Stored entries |
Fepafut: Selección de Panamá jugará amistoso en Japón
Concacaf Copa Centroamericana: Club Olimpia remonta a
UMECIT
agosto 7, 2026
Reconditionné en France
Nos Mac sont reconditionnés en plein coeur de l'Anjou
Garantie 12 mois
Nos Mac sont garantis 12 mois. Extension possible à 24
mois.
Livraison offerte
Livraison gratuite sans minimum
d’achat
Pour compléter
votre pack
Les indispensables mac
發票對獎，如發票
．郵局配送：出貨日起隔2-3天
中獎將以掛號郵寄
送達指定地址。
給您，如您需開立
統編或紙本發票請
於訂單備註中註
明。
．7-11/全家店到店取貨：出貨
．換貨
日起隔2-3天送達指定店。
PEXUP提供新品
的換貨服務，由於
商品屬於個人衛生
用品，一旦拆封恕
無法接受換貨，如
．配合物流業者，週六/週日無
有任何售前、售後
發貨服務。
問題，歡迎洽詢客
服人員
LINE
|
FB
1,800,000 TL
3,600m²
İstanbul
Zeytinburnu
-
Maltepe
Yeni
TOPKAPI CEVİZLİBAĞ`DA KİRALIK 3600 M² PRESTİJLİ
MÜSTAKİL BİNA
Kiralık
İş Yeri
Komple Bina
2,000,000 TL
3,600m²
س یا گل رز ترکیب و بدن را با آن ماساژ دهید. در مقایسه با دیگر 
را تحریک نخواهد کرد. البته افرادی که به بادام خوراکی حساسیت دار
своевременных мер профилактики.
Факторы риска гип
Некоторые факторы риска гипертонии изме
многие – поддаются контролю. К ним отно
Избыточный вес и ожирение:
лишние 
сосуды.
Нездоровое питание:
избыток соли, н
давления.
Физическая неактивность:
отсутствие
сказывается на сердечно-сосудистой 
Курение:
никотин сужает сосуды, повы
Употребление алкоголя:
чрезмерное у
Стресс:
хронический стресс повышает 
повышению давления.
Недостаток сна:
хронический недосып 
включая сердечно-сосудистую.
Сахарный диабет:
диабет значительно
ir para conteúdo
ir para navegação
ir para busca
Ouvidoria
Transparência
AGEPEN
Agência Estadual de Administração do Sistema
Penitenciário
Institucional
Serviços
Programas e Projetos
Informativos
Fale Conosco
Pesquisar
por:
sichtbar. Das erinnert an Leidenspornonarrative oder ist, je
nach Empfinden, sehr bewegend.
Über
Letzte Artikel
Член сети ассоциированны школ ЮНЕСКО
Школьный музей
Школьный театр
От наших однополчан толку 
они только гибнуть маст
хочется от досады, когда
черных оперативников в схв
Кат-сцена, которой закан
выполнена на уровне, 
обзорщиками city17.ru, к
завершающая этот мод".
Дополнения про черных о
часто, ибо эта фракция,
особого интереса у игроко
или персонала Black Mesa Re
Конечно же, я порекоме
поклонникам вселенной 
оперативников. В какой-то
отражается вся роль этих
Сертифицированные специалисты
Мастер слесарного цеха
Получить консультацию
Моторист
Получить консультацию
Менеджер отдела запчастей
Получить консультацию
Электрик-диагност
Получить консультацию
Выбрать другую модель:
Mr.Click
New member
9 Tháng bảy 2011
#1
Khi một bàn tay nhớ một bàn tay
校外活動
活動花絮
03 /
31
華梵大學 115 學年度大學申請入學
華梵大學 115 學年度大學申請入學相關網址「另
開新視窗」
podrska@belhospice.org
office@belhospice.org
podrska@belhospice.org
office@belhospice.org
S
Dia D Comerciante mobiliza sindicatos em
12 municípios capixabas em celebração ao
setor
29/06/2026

Instructions to follow | The response must contain each line above that holds the string "хронический".

Exercise response |
хронический стресс повышает 
хронический недосып 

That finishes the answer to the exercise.